Um artigo publicado no ano passado descobriu que LLMs programados com preconceitos partidários podem moldar significativamente as opiniões dos eleitores – estejam os eleitores inicialmente alinhados ou não com as preferências partidárias do modelo de IA.

Embora 29 estados tenham proibido “deepfakes” políticos – imagens, vídeos ou sons gerados por IA – ou exijam a divulgação da criação de IA, como Utah, isso não afeta a forma como os chatbots de IA escolhem descrever os candidatos.

Em 2024, Lusty disse que perguntou ao ChatGPT em qual candidato ele deveria votar como “republicano MAGA”. Recomendou o candidato com base na falsa alegação de que o candidato foi endossado pelo presidente Donald Trump.

“Do ponto de vista do consumidor, você tem que se perguntar: espere um minuto, está cada vez mais difícil dizer o que é verdade, o que é e o que não é verdade hoje em dia? “A inteligência artificial nem sempre está certa.”

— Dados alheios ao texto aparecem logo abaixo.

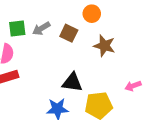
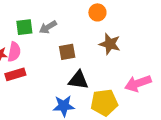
brown square: (69, 33) -> (67, 52), moved, turned -36
pink arrow: (133, 86) -> (138, 83), size x1.6

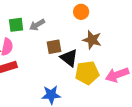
black triangle: (78, 80) -> (69, 58), moved, turned 30
yellow pentagon: (104, 103) -> (87, 73), moved

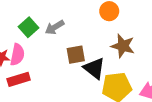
green square: (16, 25) -> (29, 27), turned -35

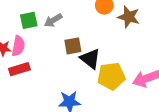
green square: (29, 27) -> (29, 20), turned 30
brown star: (123, 46) -> (129, 17), moved

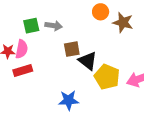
gray arrow: (53, 20) -> (54, 26), turned -140
yellow pentagon: (111, 76) -> (107, 77), turned 30

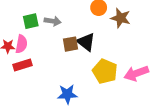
black triangle: (88, 61) -> (86, 42), moved

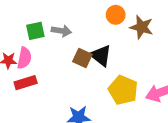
brown square: (70, 44) -> (82, 58), turned 35

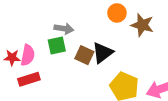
green square: (35, 31) -> (57, 45), moved
black triangle: (101, 56) -> (102, 53), turned 45

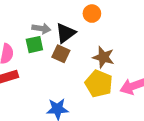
brown star: (142, 25) -> (103, 57), moved
black triangle: (102, 53) -> (65, 33), moved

Do ponto de vista da campanha, a IA tem muitos benefícios potenciais. Contra os oponentes do sistema, o prefeito da cidade de Nova York, Zahran Mamdani, usou chatbots de IA para organizar voluntários e recrutar influenciadores das redes sociais.

Desta forma, a IA pode ajudar os candidatos com orçamentos mais baixos a alcançar públicos maiores. Mas à medida que as campanhas se expandem, as divulgações sobre IA deverão tornar-se comuns, embora não existam atualmente regulamentações federais sobre a transparência da IA.

Algumas campanhas já estão usando IA para criar sites, postagens e discursos inteiros. Hines disse que os eleitores tendem a detectar artificialidade. Mas mesmo que a IA melhore a ponto de os eleitores não conseguirem, os candidatos ainda precisam limitar a IA.

“É importante notar que as campanhas e a política devem sempre ser sobre as pessoas”, disse Hines ao Deseret News. Essa é a beleza deste trabalho e nenhum LLM ou tecnologia pode substituí-lo.